▶ _WORK INSTRUCTIONS_:
Within the data that follows, set down exactly the lines from the one containing "가지 감정을 느낄 수 있는 훌륭한 매체이기도 해요." through the one containing "바라요! 다음에 또 만나요~", both ends included.

▶ _TASK INPUT_:
□ □ □

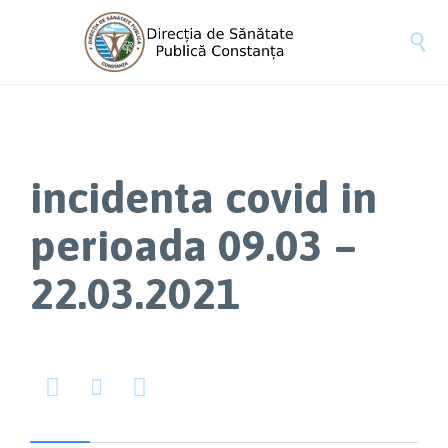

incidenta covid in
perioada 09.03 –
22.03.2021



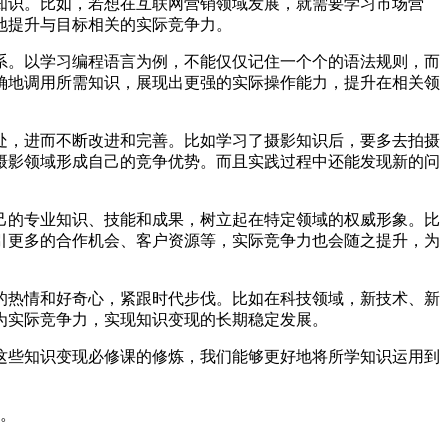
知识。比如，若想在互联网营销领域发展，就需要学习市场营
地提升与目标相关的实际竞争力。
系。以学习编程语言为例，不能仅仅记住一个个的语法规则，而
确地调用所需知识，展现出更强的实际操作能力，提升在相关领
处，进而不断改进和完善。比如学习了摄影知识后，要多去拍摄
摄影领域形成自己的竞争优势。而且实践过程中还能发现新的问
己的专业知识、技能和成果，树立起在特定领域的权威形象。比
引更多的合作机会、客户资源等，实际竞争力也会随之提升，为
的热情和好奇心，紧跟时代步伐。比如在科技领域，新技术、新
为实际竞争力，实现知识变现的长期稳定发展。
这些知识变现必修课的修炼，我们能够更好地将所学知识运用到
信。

□ □ □

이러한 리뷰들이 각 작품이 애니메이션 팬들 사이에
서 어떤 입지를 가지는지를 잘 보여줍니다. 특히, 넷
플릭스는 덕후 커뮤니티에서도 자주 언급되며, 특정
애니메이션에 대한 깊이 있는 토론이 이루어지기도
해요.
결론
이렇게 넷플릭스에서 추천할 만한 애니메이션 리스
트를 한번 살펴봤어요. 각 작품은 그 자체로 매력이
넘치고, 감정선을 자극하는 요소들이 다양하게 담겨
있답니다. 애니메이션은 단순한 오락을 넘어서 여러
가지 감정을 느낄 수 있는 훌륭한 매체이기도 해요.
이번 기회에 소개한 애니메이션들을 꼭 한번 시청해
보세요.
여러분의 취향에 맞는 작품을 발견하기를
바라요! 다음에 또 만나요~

□ □ □

▶ _YOUR RESPONSE_:
가지 감정을 느낄 수 있는 훌륭한 매체이기도 해요.
이번 기회에 소개한 애니메이션들을 꼭 한번 시청해
보세요.
여러분의 취향에 맞는 작품을 발견하기를
바라요! 다음에 또 만나요~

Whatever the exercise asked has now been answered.